All in all, this shows that using ERA to project future performance has limited utility because only the best pitchers have better ERAs in the following year than any other pitchers. Such an analysis indicates that #1 and #2 starters should be highly valued because they’ll probably perform well for at least a year or two in the future but that there’s little difference between back-end starters. ERA is able to predict which pitchers will be more likely to throw a considerable amount of innings in future years as a starter.

This further suggests that pitcher performance is highly variable. One shouldn’t expect a pitcher with the skill level to be a #5 starter to have that performance in a given year. Indeed, that happens only about 10% of the time from 1998-2015. A #5 starter that actually throws 100 innings in a season is more likely to regress to the mean and improve in the following year. Such a starter is also just as likely to perform as well as a #2 starter as he is to perform as a #7 starter. A #1 starter performs like a #1 starter the next year only 28% of the time.  It’s very possible, and should perhaps be expected for decent starters to either have good or bad pitching performances.

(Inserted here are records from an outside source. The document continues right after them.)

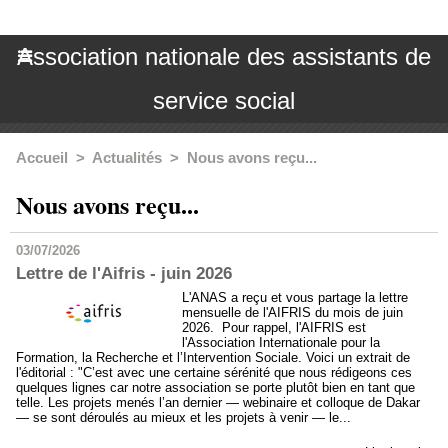
Association nationale des assistants de
service social
Accueil
>
Actualités
>
Nous avons reçu...
Nous avons reçu...
03/07/2026
Lettre de l'Aifris - juin 2026
L'ANAS a reçu et vous partage la lettre
mensuelle de l'AIFRIS du mois de juin
2026. Pour rappel, l'AIFRIS est
l'Association Internationale pour la
Formation, la Recherche et l’Intervention Sociale. Voici un extrait de
l'éditorial : "C’est avec une certaine sérénité que nous rédigeons ces
quelques lignes car notre association se porte plutôt bien en tant que
telle. Les projets menés l’an dernier — webinaire et colloque de Dakar
— se sont déroulés au mieux et les projets à venir — le...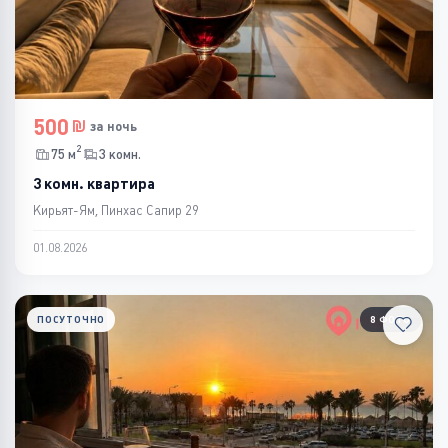
500
за ночь
2
75 м
3 комн.
3 комн. квартира
Кирьят-Ям, Пинхас Сапир 29
01.08.2026
ПОСУТОЧНО
8 ФОТО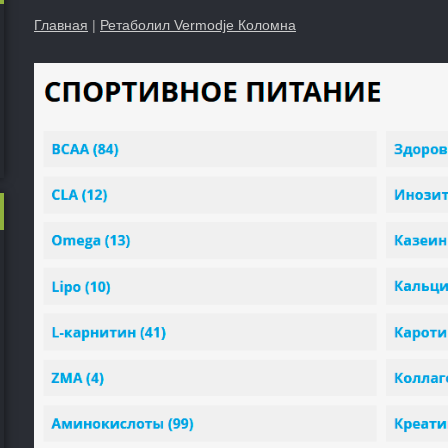
Главная
|
Ретаболил Vermodje Коломна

It’s worth noting that this has been the experience for the Orioles since 2012. By this metric, the Orioles have had three starter seasons ranked in groups 1, 2 or 3 and those are Hammel in 2012, Miguel Gonzalez in 2014 and Chris Tillman in 2014. All three of these pitchers had an ERA around 5 in the following season and were ranked in the seventh group.

If teams do use ERA to predict future performance, then they should pay high premiums to get elite arms. Failing that, they should look at other metrics to see whether they can find some statistics with better results.

1 comment:

Anonymous said...

Recently non-tendered folks of interest include Henderson Alvarez. Seems like he might make a good cheap addition to the rotation if he can get healthy. Whaddya' think?